**ACTIVITY**
Copy, from the data below, each line that has the word "interactable".

Stored data entries:
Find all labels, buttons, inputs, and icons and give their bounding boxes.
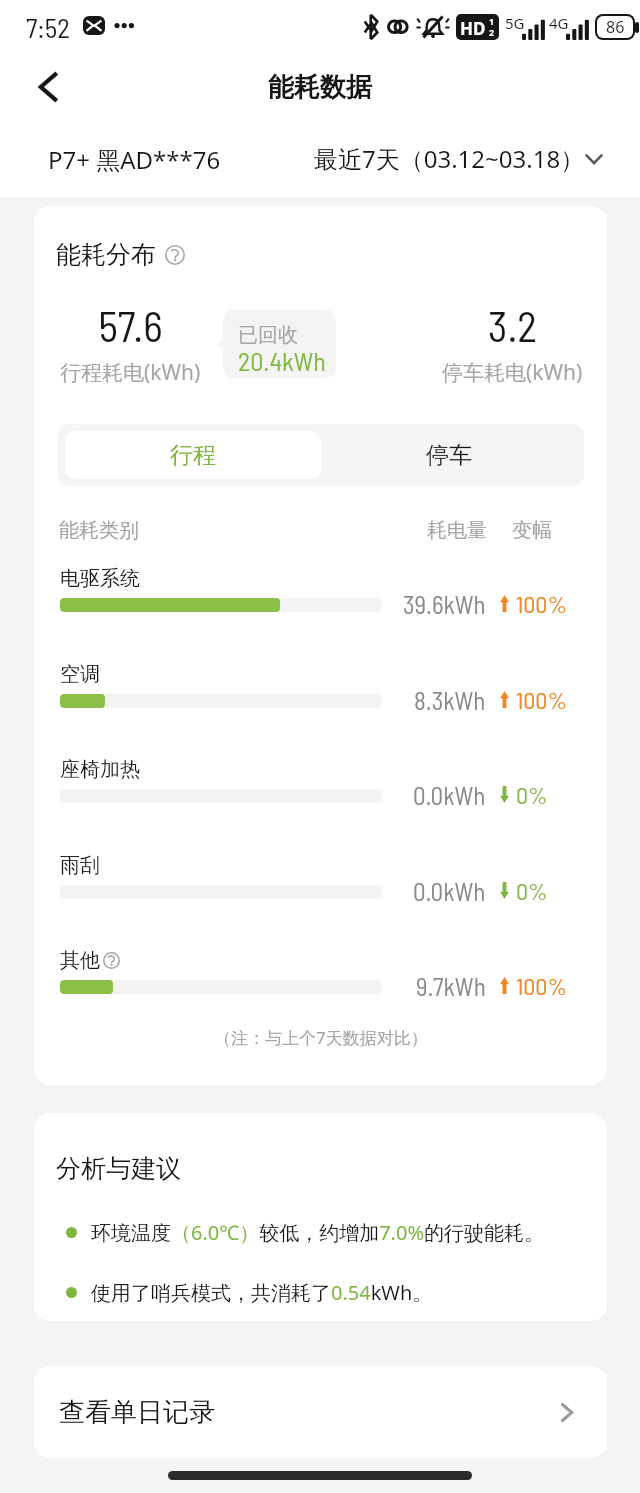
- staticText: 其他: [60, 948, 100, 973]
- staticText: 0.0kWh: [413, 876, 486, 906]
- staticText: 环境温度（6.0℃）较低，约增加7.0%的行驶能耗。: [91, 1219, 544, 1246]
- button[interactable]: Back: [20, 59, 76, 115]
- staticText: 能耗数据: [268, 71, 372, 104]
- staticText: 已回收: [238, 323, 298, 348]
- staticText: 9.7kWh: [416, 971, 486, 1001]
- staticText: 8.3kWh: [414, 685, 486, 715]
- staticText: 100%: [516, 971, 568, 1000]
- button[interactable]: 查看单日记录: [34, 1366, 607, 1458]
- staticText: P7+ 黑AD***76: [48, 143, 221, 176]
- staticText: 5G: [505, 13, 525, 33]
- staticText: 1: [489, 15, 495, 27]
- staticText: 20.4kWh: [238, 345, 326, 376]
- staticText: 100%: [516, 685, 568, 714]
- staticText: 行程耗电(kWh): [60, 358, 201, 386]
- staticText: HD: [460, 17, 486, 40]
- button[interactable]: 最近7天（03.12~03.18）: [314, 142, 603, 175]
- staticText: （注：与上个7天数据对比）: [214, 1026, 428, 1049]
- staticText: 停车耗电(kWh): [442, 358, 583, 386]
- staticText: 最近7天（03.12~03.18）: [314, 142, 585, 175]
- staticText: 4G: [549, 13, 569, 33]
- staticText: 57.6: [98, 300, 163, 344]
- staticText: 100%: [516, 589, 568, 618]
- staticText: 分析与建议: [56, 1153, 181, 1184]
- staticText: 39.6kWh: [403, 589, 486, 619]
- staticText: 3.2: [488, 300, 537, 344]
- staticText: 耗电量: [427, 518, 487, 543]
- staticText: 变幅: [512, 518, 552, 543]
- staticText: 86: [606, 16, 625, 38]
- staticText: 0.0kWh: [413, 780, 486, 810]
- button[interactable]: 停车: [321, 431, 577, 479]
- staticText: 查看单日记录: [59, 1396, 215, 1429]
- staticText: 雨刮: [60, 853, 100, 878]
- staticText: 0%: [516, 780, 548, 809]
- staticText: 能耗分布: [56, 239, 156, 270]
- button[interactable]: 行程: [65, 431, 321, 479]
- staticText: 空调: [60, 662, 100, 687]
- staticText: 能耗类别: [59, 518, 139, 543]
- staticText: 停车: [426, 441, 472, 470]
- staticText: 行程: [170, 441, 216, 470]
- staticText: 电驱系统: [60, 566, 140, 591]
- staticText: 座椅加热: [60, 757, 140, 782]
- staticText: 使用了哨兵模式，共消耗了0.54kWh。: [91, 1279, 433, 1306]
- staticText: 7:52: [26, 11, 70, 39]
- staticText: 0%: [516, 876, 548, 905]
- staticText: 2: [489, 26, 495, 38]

**FINISHED EXERCISE**
- button[interactable]: Back: [20, 59, 76, 115]
- button[interactable]: 查看单日记录: [34, 1366, 607, 1458]
- button[interactable]: 最近7天（03.12~03.18）: [314, 142, 603, 175]
- button[interactable]: 停车: [321, 431, 577, 479]
- button[interactable]: 行程: [65, 431, 321, 479]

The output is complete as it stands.